For the rest of the population, Mike predicts significant gains in cognition in the next few decades.

“There’s a certain form of extreme epilepsy in infants that calls for a hemispherectomy—that is, destroying half of the infant’s brain,” Mike say. “If this isn’t done, the child’s chance of dying is almost one hundred percent. What we’ve seen is that in cases where this was done, the children who then survive turn out to be—normal. By age twelve or so there may be a few tests that show some slight impairment in certain areas, but by and large what you have is a normal child. This fact speaks volumes about what the brain is capable of. Think about it: we can get by fine on half a brain. It’s proven. So there’s obviously a lot that can be done with the structure evolution has given us.”

We might surmise that there’s something special in having a bicameral, dual-hemisphered brain.

Not so much.

“All the talk about people being left-brained and right-brained, about right-brained people being more creative and left-brained people being more analytical is interesting—as talk. It doesn’t really hold up empirically.”

According to Mike, a two-hemisphere brain is common among animals, even some invertebrates, and is probably a reflection of the need for depth perception and three dimensional manipulation for creatures that are bilaterally symmetric.

The secret to human mental ability, says Mike, is the gene that allowed primate brains to begin enfolding. This exponentially upped the amount of surface area of the brain within a given volume. Because of cell mechanics, density can’t really increase, so surface area is where it’s at as far as cognitive function goes in animals.

(Incidentally, according to Mike, the brain-enfolding gene has been introduced in some experimental mice, but the mice babies die in the womb. It seems the super-smart mice of N.I.H.M. still lie in the future. Whew.)

One of the tests of a theory of mind—that is, an understanding of one’s own individuality—is the so-called “dot test” where a bit of paint or rouge is put on a subject’s face and he or she is shown a mirror. If the subject moves to wipe the dot off his or her own face and not the mirror, it’s assumed there’s a level of personal awareness, or at least a facsimile thereof, present in the individual.

“When we see this in birds or other non-mammalian species, it’s very likely something else other than a theory of mind at play,” says Mike. “With birds, it’s a kind of mating behavior, because it goes away immediately when it’s no longer useful for courting. And we can design sophisticated ‘dot tests’ that take into account an animal’s physical make-up. What’s amazing is how extraordinarily few animals exhibit it. Basically some primates, dolphins, and humans. Dogs and cats do not. Pigs might.”

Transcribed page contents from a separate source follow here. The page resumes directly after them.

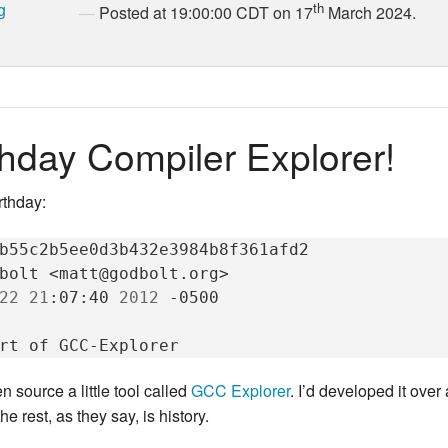
g
th
Posted at 19:00:00 CDT on 17
March 2024.
hday Compiler Explorer!
rthday:
b55c2b5ee0d3b432e3984b8f361afd2

bolt
<matt@godbolt.org>

22
21
:07:40
2012
-0500

rt
of
 source a little tool called
GCC Explorer
. I’d developed it over
he rest, as they say, is history.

Mike anticipates a combination of technology and drugs that can create environments where learning, say, new skills, or developing abilities that others possess and that we lack might be induced.

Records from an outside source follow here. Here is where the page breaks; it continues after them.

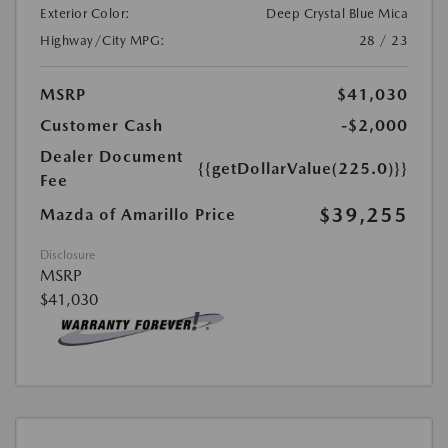
Exterior Color:
Deep Crystal Blue Mica
Highway/City MPG:
28 / 23
MSRP
$41,030
Customer Cash
-$2,000
Dealer Document
{{getDollarValue(225.0)}}
Fee
$39,255
Mazda of Amarillo Price
Disclosure
MSRP
$41,030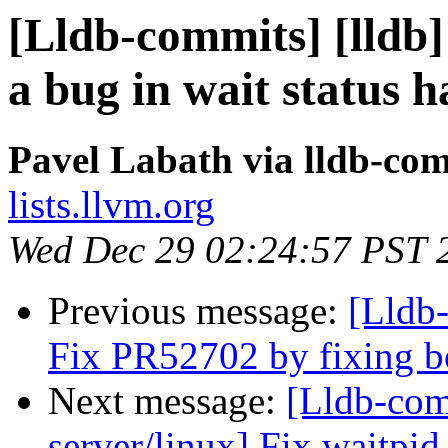
[Lldb-commits] [lldb] 
a bug in wait status 
Pavel Labath via lldb-co
lists.llvm.org
Wed Dec 29 02:24:57 PST 
Previous message:
[Lldb-
Fix PR52702 by fixing b
Next message:
[Lldb-com
server/linux] Fix waitpid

“The abilities of what we used to call ‘idiot-savants’ are obviously present in the human brain. These people are born with them or acquire them. But usually these people have to give up some other functionality to support their abilities. What if we made it so you could acquire these abilities, but didn’t have to give up others? We’re learning how to do this through electronics and chemistry. It may seem strange at first, but look at those cochlear implant patients and beyond. All the data suggest that pretty soon you’ll adapt and forget you’re wired. We’re on the edge of a mix that will enhance normal brain function and take people to a different cognitive level. Many people alive today will live to see this happen. And it might well happen to some of us.”